Além disso, na Bósnia-Herzegovina, terroristas que apoiavam a formação da Grande Sérvia promoviam atentados contra o Império Austro-Húngaro. Em junho de 1914, um atentado acabou por assassinar Francisco Ferdinando, herdeiro do trono austro-húngaro.

Tal incidente foi o estopim para o início da 1ª Guerra Mundial (1914-1918), pois os austro-húngaros declararam guerra à Sérvia, enquanto a Rússia apoiou os sérvios. A Alemanha, aliada do Império Austro-Húngaro, invadiu a Bélgica, a fim de forçar a Grã-Bretanha e a França, aliadas da Rússia, a entrarem na guerra.

O Reino da Sérvia, Croácia e Eslovênia

No final da 1ª Guerra, croatas e eslovenos sugeriram a formação de uma "Iugoslávia", ou seja, um Estado dos "eslavos do sul", pois queriam se ver livres do domínio dos austríacos e húngaros. Tal Estado foi pensado por eles "(...) para não nos submetermos de forma alguma aos Bálcãs, que são uma extensão da Ásia. Nosso dever é europeizar os Bálcãs, e não balcanizar croatas e eslovenos" (Etienne Radic, político croata).

As diferenças culturais dos "eslavos do sul" eram enormes: Eslovênia e Croácia estavam mais ligadas à Europa e, por esse motivo, em constante mudança para se adaptarem à economia de mercado e à expansão capitalista, enquanto a Sérvia guardava os traços culturais da Ásia Menor, mais conservadora e fechada à influência capitalista européia.
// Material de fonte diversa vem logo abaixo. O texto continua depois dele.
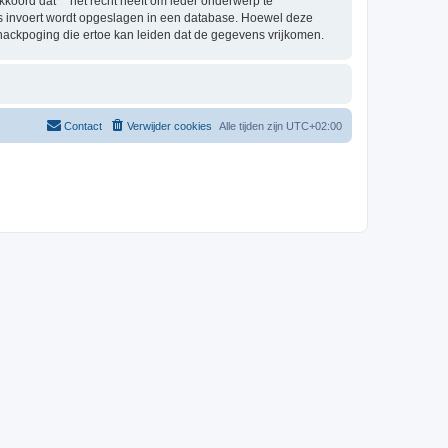
oord dat “” het recht heeft om ieder onderwerp te
j ons invoert wordt opgeslagen in een database. Hoewel deze
hackpoging die ertoe kan leiden dat de gegevens vrijkomen.
Contact
Verwijder cookies
Alle tijden zijn
UTC+02:00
Mas esses pormenores não foram levados em conta pelos países vitoriosos da 1ª Guerra (Grã-Bretanha, França e Estados Unidos) quando, nos tratados do pós-guerra, dissolveram o Império Austro-Húngaro, garantindo a formação de um novo país no sudeste europeu: o Reino dos Sérvios, Croatas e Eslovenos, com capital em Belgrado (capital da Sérvia), sendo o rei da Sérvia, Alexandre 1º, o governante do novo reino.

O novo Estado englobava a Sérvia (Macedônia e Kosovo já faziam parte dos domínios sérvios), o Montenegro, a Eslovênia, a Croácia, a Bósnia-Herzegovina e a Voivodina, formando o que era, aparentemente, o anseio dos povos eslavos, mas que resultou no domínio da Sérvia sobre a região, exatamente o contrário do que havia sido proposto pelos croatas e eslovenos.

A primeira Constituição do reino, votada em 1921, não agradou a grande maioria dos eslavos, fazendo com que as disputas nacionalistas levassem a graves conflitos étnicos: os sérvios, espalhados por todo território, passaram a ser atacados por eslovenos, bósnios e croatas, que lutavam por autonomia.

Aproveitando essa situação crítica, Alexandre 1º suspendeu a Constituição e impôs uma ditadura (1929), batizando o reino de Iugoslávia e impondo a nacionalidade iugoslava como a única aceita pelo novo Estado, contando que, dessa forma, anularia a fragmentação histórica, cultural e nacional dos diversos povos.
*Érica Turci é historiadora e professora de história formada pela USP.